▶ _ACTIVITY_: Your task is to repeat exactly the lines from the one with "grundlegende Kommunikations-, Medienkonsum- und" through the end of the records, both included; please leave the pictures out.

▶ _RECORDS_:
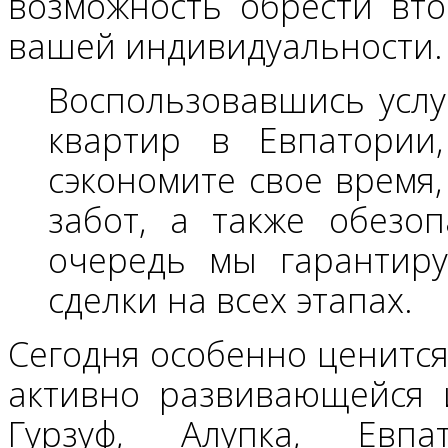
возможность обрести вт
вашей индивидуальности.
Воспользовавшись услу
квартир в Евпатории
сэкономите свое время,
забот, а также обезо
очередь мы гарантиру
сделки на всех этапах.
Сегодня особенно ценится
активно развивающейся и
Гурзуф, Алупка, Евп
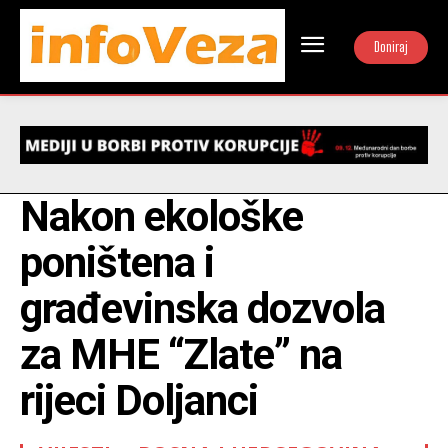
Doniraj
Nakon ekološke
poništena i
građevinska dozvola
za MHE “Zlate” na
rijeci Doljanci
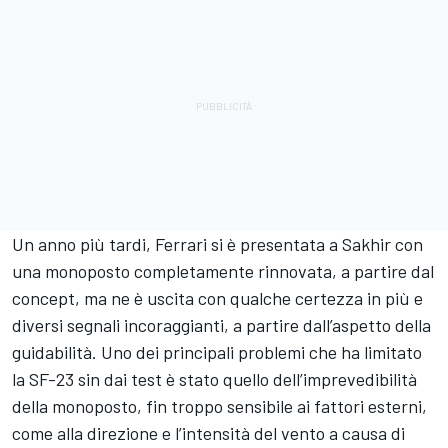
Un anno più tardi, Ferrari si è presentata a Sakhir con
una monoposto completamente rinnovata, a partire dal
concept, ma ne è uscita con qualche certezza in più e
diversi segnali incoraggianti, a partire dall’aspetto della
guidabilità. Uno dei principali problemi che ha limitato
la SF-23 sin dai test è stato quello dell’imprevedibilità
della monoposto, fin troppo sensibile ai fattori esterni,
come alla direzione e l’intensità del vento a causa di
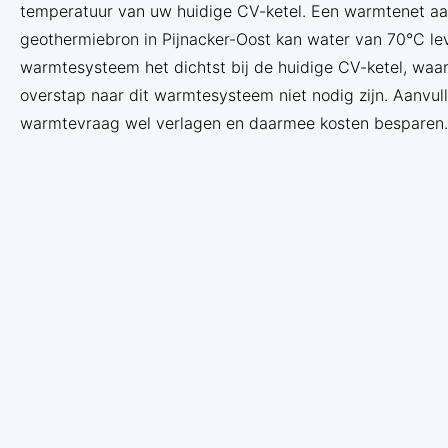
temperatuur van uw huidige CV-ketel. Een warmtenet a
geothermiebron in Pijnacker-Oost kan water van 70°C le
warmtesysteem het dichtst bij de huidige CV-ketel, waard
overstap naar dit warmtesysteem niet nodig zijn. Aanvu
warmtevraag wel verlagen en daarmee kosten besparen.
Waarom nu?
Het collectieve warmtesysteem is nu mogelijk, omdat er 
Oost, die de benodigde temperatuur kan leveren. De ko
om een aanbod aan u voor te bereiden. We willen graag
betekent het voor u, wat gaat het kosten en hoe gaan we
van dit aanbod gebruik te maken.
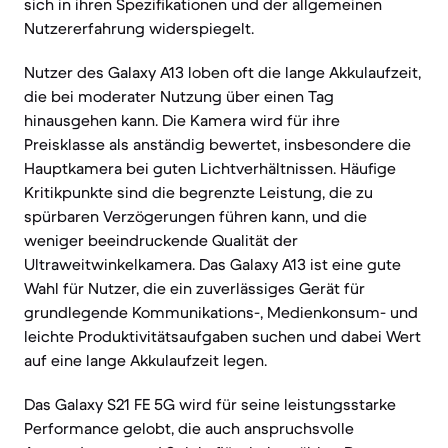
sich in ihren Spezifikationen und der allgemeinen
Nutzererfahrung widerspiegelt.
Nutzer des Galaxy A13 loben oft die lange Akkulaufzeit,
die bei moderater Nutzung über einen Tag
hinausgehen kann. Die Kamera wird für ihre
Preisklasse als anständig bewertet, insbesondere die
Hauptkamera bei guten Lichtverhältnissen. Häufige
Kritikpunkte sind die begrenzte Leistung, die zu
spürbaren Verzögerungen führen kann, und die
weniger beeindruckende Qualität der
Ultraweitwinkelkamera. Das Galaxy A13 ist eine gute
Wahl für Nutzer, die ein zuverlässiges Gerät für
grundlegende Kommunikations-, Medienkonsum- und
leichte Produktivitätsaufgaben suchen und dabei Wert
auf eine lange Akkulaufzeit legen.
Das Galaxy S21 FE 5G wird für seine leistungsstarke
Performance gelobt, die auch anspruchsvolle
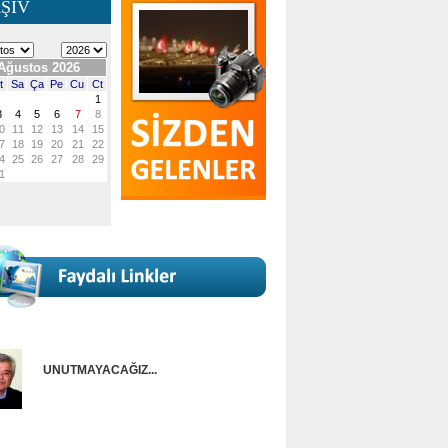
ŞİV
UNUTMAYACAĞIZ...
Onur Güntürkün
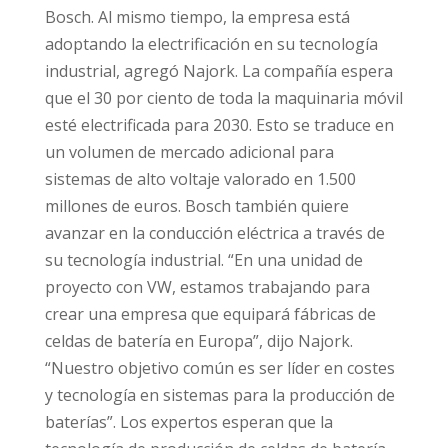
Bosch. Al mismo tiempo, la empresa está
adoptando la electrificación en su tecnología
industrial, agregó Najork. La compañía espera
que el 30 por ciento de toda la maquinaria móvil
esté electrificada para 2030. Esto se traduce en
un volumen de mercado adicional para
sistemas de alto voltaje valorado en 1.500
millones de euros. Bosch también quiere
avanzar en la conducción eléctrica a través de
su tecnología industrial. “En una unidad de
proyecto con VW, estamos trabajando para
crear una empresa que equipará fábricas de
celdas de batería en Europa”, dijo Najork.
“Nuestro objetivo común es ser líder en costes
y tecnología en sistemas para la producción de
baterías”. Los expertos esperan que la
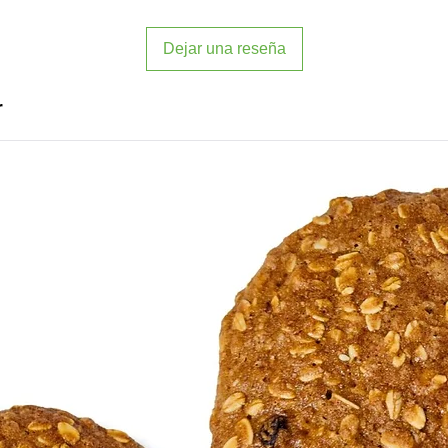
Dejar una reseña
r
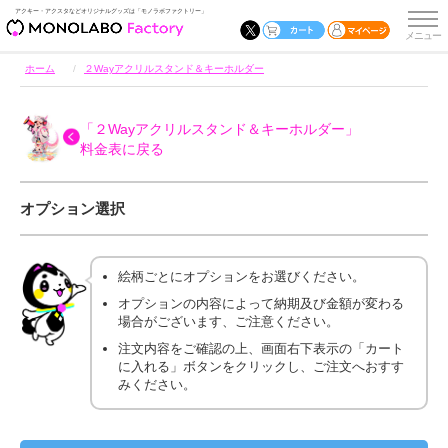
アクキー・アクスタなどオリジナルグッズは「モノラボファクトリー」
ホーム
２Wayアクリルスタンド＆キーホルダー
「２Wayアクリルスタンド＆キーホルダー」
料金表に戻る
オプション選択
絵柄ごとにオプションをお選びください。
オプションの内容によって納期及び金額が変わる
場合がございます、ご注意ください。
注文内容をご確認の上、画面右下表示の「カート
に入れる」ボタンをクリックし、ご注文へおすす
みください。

▶ _SOLUTION_:
grundlegende Kommunikations-, Medienkonsum- und
leichte Produktivitätsaufgaben suchen und dabei Wert
auf eine lange Akkulaufzeit legen.
Das Galaxy S21 FE 5G wird für seine leistungsstarke
Performance gelobt, die auch anspruchsvolle
ŞİV
UNUTMAYACAĞIZ...
Onur Güntürkün
Bosch. Al mismo tiempo, la empresa está
adoptando la electrificación en su tecnología
industrial, agregó Najork. La compañía espera
que el 30 por ciento de toda la maquinaria móvil
esté electrificada para 2030. Esto se traduce en
un volumen de mercado adicional para
sistemas de alto voltaje valorado en 1.500
millones de euros. Bosch también quiere
avanzar en la conducción eléctrica a través de
su tecnología industrial. “En una unidad de
proyecto con VW, estamos trabajando para
crear una empresa que equipará fábricas de
celdas de batería en Europa”, dijo Najork.
“Nuestro objetivo común es ser líder en costes
y tecnología en sistemas para la producción de
baterías”. Los expertos esperan que la
Dejar una reseña
r
アクキー・アクスタなどオリジナルグッズは「モノラボファクトリー」
ホーム
２Wayアクリルスタンド＆キーホルダー
「２Wayアクリルスタンド＆キーホルダー」
料金表に戻る
オプション選択
絵柄ごとにオプションをお選びください。
オプションの内容によって納期及び金額が変わる
場合がございます、ご注意ください。
注文内容をご確認の上、画面右下表示の「カート
に入れる」ボタンをクリックし、ご注文へおすす
みください。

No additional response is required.